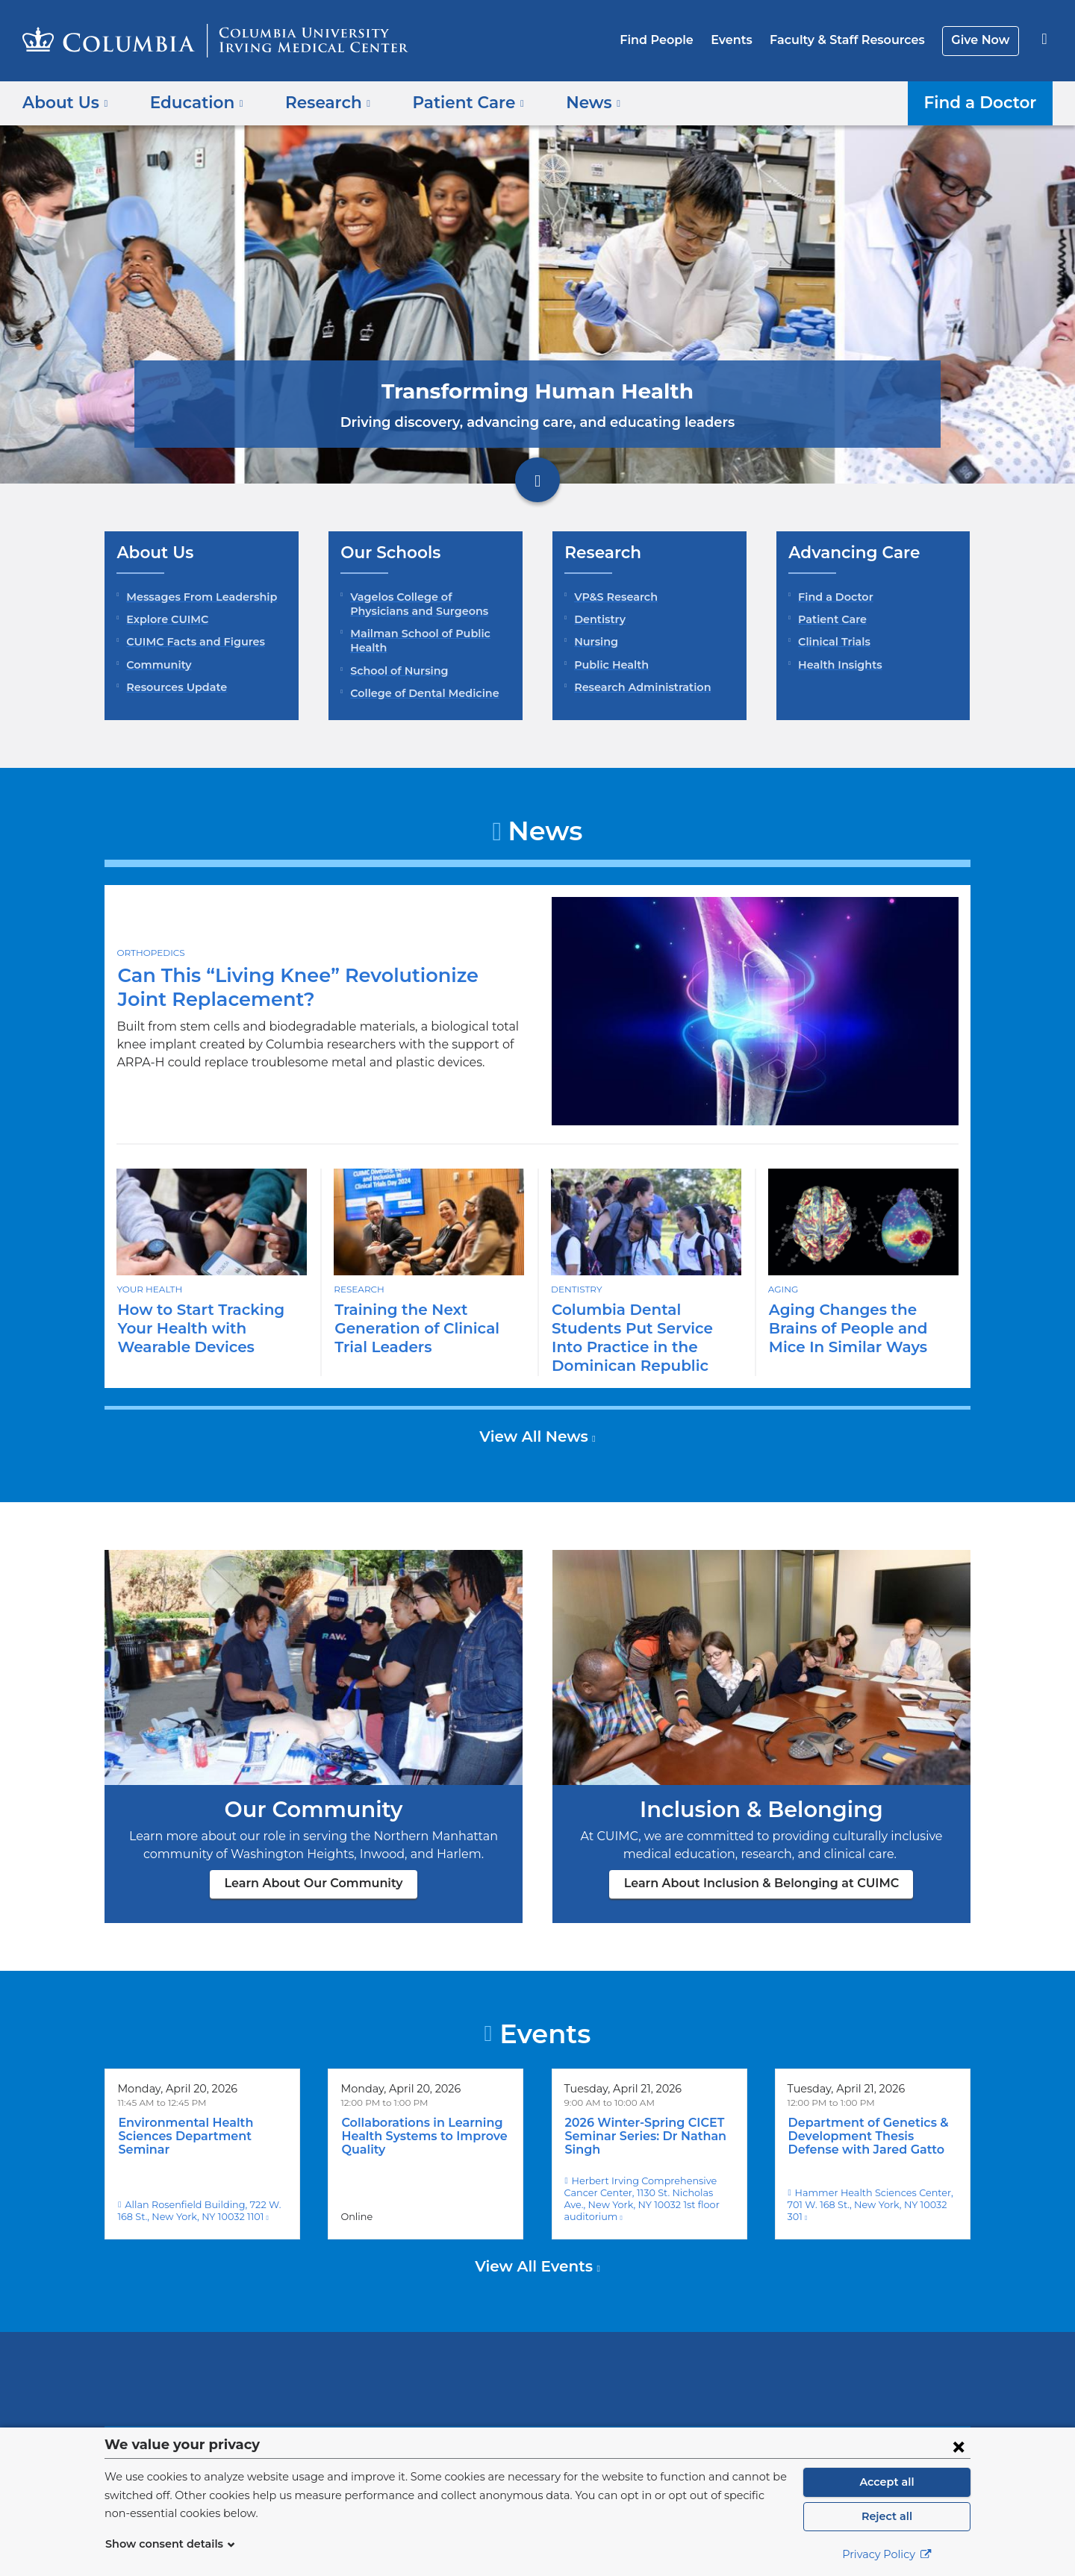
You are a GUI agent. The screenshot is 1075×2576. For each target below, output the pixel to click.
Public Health (608, 665)
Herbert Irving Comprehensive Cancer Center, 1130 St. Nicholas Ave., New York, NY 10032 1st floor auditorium (648, 2174)
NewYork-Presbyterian (645, 2358)
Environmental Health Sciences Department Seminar (179, 2118)
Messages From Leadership (197, 597)
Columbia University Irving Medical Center (442, 2348)
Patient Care (829, 619)
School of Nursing (396, 671)
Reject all (886, 2516)
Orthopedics (149, 952)
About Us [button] (65, 102)
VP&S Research (614, 597)
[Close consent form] (958, 2446)
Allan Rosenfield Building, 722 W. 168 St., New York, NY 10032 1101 (200, 2180)
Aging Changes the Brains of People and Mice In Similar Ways (862, 1328)
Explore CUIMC (165, 619)
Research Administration (637, 687)
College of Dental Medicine (418, 693)
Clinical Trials (832, 642)
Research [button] (317, 102)
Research (359, 1289)
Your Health (147, 1289)
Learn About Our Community (314, 1864)
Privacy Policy (887, 2554)
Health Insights (836, 665)
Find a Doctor (984, 102)
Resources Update (173, 687)
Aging (782, 1289)
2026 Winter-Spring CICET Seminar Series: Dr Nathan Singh (640, 2118)
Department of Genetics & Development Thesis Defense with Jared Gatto (871, 2118)
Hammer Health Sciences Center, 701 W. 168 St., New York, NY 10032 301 (872, 2180)
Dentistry (597, 619)
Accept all (886, 2482)
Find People (672, 40)
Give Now (982, 40)
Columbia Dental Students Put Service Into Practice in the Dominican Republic (645, 1328)
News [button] (569, 102)
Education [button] (191, 102)
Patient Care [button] (450, 102)
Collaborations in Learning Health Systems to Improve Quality (417, 2118)
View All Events (536, 2236)
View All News (536, 1418)
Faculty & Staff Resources (854, 40)
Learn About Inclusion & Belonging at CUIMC (762, 1864)
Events (742, 40)
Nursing (594, 642)
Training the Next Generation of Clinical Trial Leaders (411, 1328)
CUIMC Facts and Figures (191, 642)
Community (155, 665)
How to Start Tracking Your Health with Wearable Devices (210, 1328)
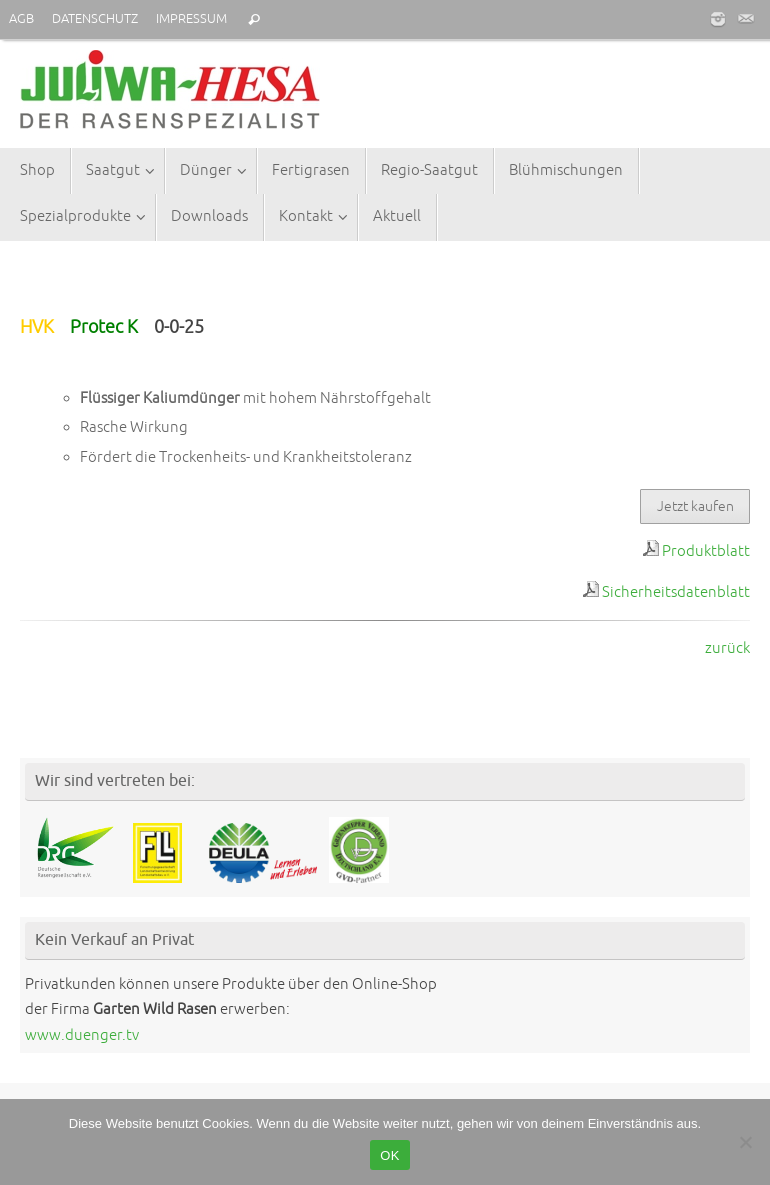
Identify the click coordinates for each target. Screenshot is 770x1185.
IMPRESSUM (191, 19)
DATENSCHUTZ (95, 19)
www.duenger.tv (82, 1035)
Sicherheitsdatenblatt (676, 592)
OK (389, 1155)
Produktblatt (706, 551)
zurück (727, 648)
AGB (21, 19)
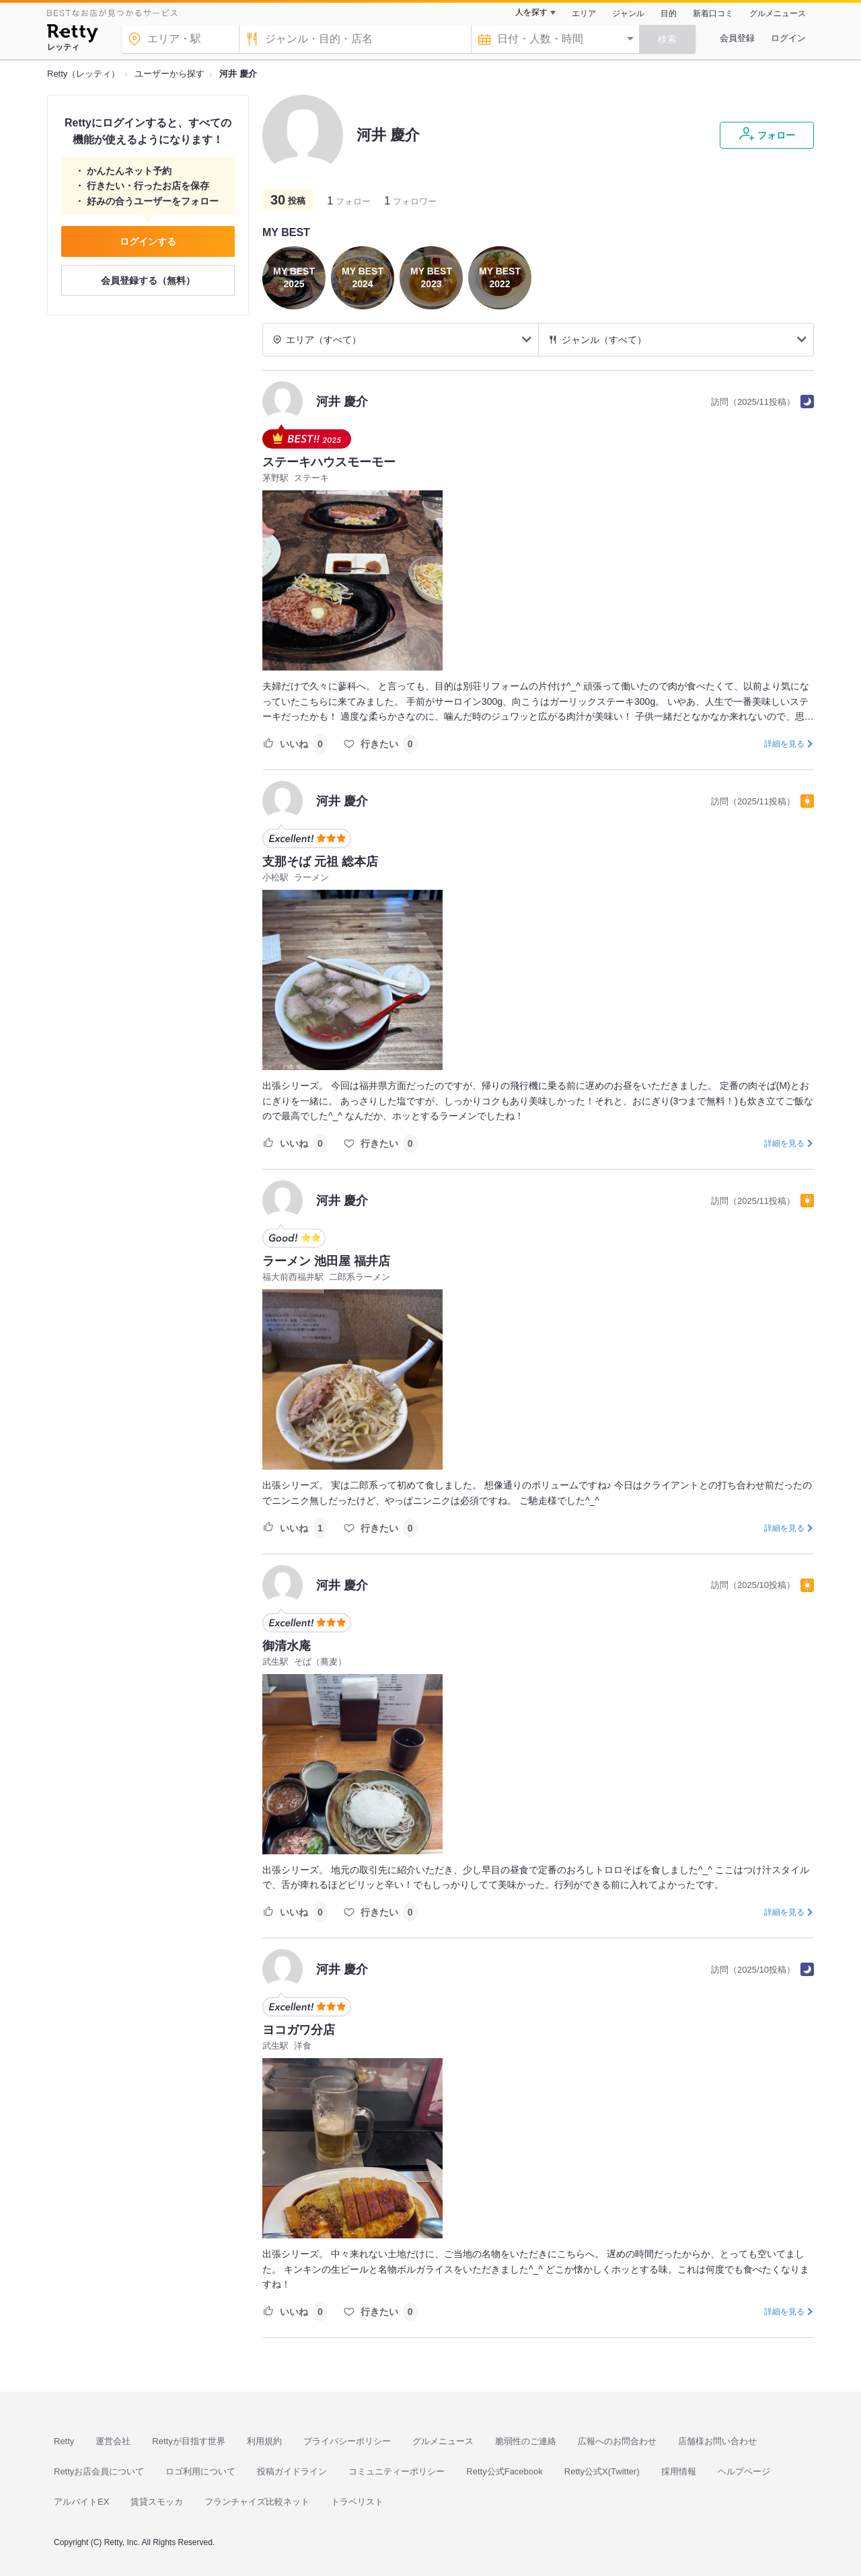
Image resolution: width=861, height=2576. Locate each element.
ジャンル (628, 13)
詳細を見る (784, 744)
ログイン (788, 38)
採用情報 (678, 2471)
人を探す (531, 12)
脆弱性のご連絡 (525, 2441)
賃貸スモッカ (156, 2502)
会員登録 (737, 38)
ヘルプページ (744, 2471)
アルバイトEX (81, 2502)
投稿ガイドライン (292, 2471)
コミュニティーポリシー (396, 2471)
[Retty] (72, 35)
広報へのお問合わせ (617, 2441)
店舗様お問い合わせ (717, 2441)
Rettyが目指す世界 (188, 2441)
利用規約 (264, 2441)
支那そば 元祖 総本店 (320, 861)
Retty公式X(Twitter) (602, 2471)
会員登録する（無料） (148, 280)
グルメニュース (777, 13)
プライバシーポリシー (347, 2441)
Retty (64, 2441)
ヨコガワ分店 (298, 2030)
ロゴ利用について (200, 2471)
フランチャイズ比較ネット (256, 2502)
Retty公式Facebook (504, 2471)
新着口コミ (713, 13)
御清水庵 (286, 1646)
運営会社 (113, 2441)
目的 (669, 13)
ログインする (148, 241)
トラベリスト (357, 2502)
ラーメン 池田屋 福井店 (326, 1261)
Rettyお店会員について (99, 2471)
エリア (584, 13)
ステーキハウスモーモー (329, 462)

> **Directions for this task**: Look through the entries above and list every line containing "Resources".

> **Your solution**:
Resources Update (173, 687)
Faculty & Staff Resources (854, 40)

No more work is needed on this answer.